§ **Exercise**
Check every line of the following material for the word "业务统计", then say how many have it, with no other words.

§ **Excerpted records**
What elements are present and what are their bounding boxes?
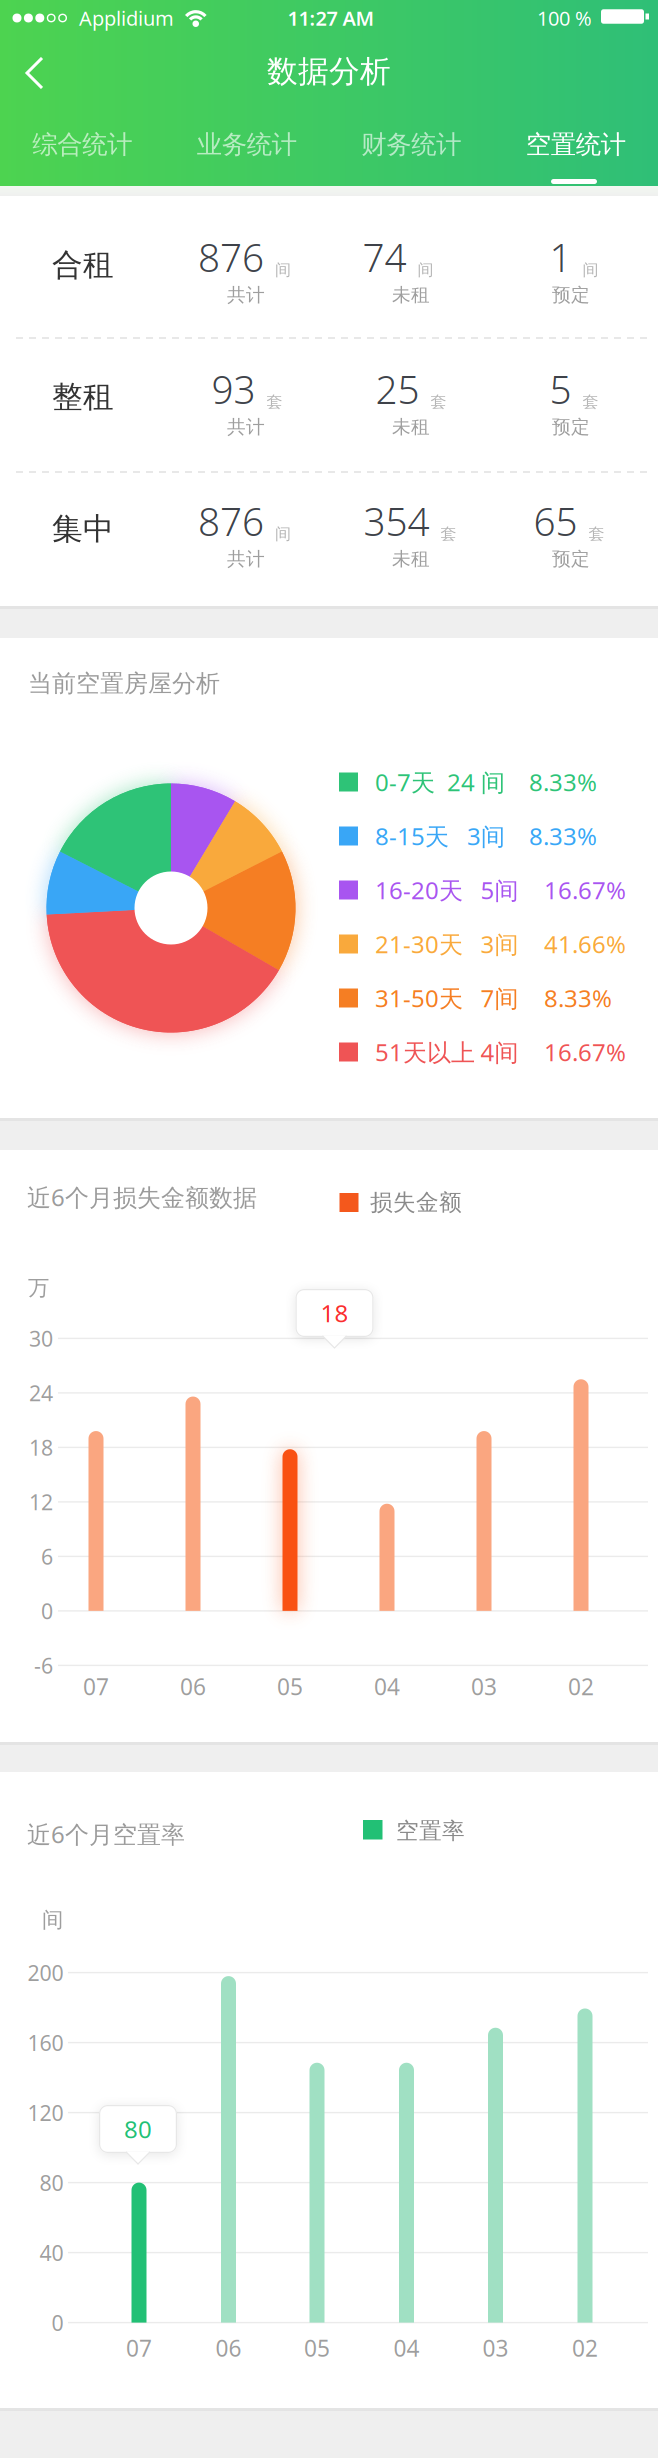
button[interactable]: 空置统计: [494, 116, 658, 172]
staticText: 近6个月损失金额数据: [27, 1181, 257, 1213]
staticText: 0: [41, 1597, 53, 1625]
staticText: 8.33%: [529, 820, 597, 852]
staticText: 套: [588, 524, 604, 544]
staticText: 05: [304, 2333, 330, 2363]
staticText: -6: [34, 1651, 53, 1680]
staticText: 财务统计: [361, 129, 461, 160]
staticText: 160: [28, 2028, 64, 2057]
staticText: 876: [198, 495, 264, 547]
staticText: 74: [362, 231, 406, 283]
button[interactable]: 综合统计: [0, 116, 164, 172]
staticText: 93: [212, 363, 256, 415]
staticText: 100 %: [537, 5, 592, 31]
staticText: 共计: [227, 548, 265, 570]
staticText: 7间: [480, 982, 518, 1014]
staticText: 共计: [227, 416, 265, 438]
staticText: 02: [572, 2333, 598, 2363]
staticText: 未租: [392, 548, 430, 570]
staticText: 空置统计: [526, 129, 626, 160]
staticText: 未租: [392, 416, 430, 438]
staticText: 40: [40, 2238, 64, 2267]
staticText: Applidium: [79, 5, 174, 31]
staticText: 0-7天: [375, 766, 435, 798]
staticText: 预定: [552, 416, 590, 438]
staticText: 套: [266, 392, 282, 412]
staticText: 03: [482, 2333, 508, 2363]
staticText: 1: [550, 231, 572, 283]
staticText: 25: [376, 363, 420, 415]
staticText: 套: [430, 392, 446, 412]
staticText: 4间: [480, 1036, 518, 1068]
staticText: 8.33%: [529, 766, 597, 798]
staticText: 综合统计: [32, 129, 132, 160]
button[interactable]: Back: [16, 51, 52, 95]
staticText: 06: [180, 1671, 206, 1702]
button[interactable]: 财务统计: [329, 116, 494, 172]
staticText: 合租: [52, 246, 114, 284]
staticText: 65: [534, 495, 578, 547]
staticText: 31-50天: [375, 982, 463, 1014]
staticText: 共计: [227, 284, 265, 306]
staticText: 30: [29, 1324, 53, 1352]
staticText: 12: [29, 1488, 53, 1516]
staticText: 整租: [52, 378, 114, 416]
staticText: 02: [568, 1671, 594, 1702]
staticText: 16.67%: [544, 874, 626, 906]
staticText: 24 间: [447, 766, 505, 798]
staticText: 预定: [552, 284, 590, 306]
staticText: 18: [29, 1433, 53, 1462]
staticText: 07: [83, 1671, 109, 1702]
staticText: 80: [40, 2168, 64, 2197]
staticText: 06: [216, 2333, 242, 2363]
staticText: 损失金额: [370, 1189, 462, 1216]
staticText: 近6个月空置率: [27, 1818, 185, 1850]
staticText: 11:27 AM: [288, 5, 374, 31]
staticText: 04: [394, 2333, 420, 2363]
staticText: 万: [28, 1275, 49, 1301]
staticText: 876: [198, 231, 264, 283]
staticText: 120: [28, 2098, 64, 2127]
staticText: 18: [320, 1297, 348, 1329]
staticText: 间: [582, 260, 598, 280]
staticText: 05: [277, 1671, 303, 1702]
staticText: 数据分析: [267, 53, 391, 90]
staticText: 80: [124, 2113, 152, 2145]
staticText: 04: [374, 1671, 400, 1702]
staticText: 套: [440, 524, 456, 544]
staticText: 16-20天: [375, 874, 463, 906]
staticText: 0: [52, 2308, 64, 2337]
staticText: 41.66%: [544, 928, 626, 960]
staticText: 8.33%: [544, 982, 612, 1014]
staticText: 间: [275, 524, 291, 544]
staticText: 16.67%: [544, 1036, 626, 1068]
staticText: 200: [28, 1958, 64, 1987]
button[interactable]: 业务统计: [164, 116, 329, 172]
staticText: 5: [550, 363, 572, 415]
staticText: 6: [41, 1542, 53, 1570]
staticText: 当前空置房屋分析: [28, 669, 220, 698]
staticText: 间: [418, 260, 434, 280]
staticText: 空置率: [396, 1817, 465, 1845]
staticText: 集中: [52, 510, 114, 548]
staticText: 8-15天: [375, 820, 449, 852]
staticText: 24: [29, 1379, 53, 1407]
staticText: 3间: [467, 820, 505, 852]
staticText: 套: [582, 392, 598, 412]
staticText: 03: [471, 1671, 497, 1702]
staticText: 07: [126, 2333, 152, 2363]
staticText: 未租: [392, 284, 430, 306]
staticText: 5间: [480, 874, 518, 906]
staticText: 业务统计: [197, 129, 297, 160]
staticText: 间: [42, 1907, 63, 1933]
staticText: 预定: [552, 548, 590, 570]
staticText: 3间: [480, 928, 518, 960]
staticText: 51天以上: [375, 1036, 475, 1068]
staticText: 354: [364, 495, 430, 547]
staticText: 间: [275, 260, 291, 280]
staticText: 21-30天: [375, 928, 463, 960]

§ **Exercise result**
2